Meşrutiyet döneminde yeniliklere engel ise bir çok ferdin kararsızlığı idi. Sanki
sosyal hayat bütün gücüyle ortaya çıkacağı tek bir vücut bulamayıp, parça parça
kanaatler taşıyan zayıf bireyler arasında dağılıp kalmıştı.
19. Eğitimde yeterli girişim ve atılımlar yapılamamışsa da, eğitim ve öğretmen
sorunları mesleki dergiler ve genel basında ilk kez geniş ölçüde tartışılmış, yeni ve
orjinal görüşler ortaya çıkmıştır. Bunlardan bazıları, Cumhuriyet dönemindeki
uygulamaların tohumunu teşkil etmiştir (Köy Enstitüleri, vs.).
20. Balkan ve I.Dünya Savaşları ve bunların yol açtığı felaketler, Meşrutiyet dönemi
eğitiminin gelişmesini önleyici temel nedenler arasında yer almıştır.
Batılı değerlere dayalı yaşam biçimi hayata geçirilirken islama dayalı yaşam biçimine
dokunulmamıştır. Bunun sonucunda özellikle kırsal kesim dışında kalan toplumsal
kurumlarda ikili bir durum ortaya çıkmıştır. Bu durumdan en çok eğitim kurumları
etkilenmiştir.
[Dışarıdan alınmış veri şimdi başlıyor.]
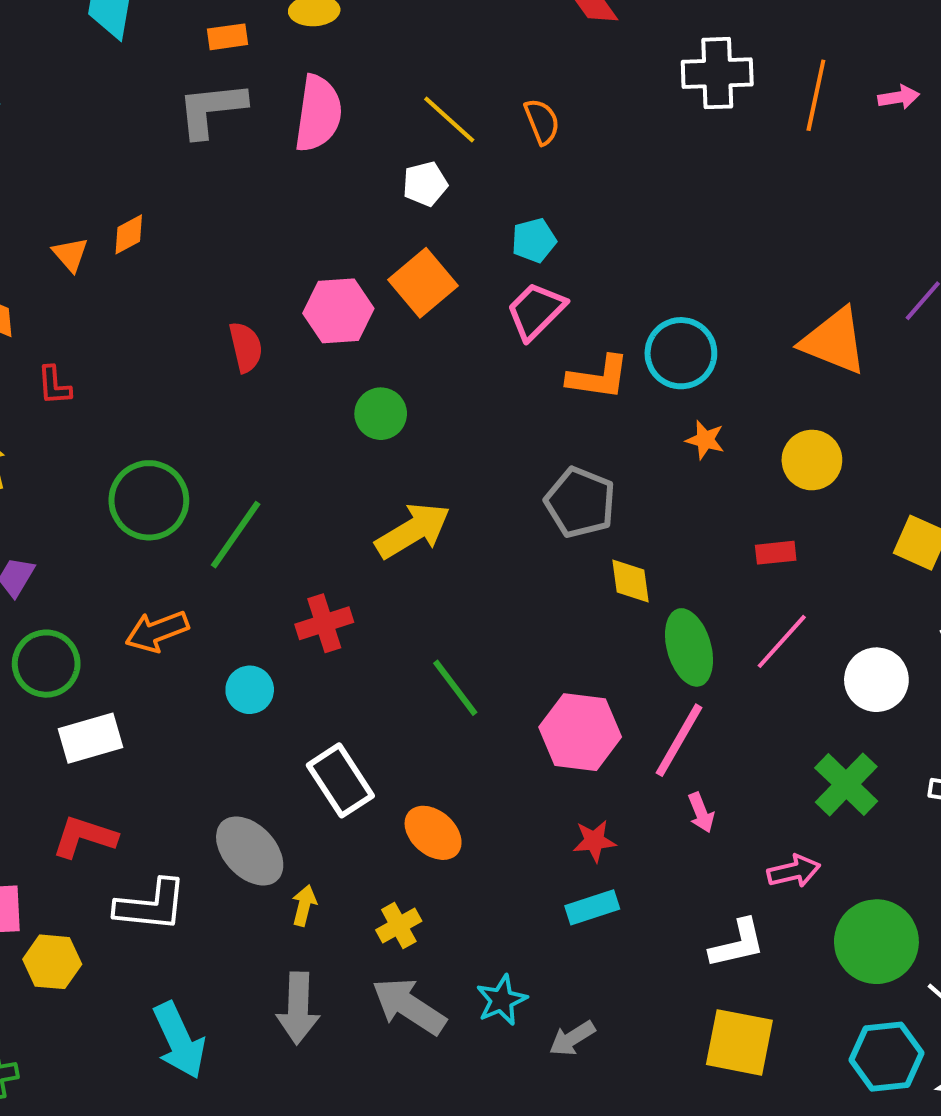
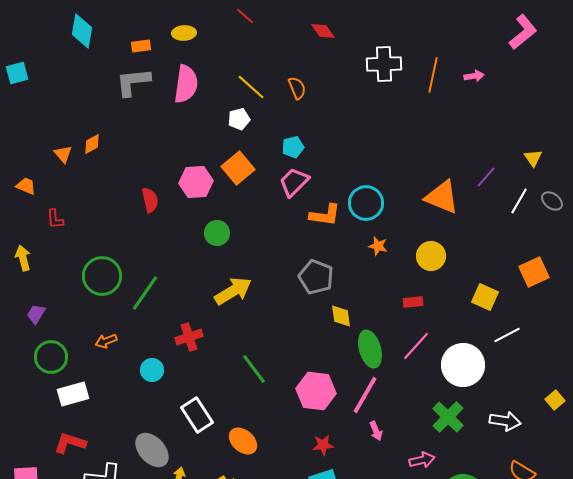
orange arrow: (157, 631) -> (106, 341), size x0.7
white circle: (876, 680) -> (463, 365), size x1.4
Bir yanda çoğunu azınlıkların oluşturduğu Batı değerlerine göre
yapılandırılmış ve “Osmanlılık” idealini gerçekleştirmeye yönelen laik eğitim
kurumları ile öte yanda medrese gibi islami değerlere dayalı programların uygulandığı
eğitim kurumları, Osmanlı’nın bu dönemdeki eğitim çıkmazının ana çelişkisi olarak
değerlendirilebilir.
Bu dönemde dinsel ve laik olmak üzere ikili bir yapıya sahip olan yeni eğitimle
amaçlanan, halkı tebaa olmaktan çıkarıp vatandaş konumuna getirmektir. Bununla
birlikte yeni siyasi oluşumda ümmet olmaktan çok ulusal devletin vatandaşı olmak,
önemle vurgulanmıştır.
Kaynakça :
1. AKYÜZ, Yahya (2001). Türk Eğitim Tarihi. İstanbul, Alfa Yayınları.
2. GÖKÇE, Feyyat (2000). Değişme Sürecinde Devlet ve Eğitim. Ankara, Eylül
Yayınları.
3. DERİNGİL, Selim (2002). İktidarın Sembolleri ve İdeoloji. İstanbul, Yapı Kredi
Yayınları.
4. ERGİN, Osman (1943). Türkiye Maarif Tarihi. V. Cilt. İstanbul.
5. KODAMAN, Bayram (1980). Abdülhamid Devri Eğitim Sistemi. İstanbul.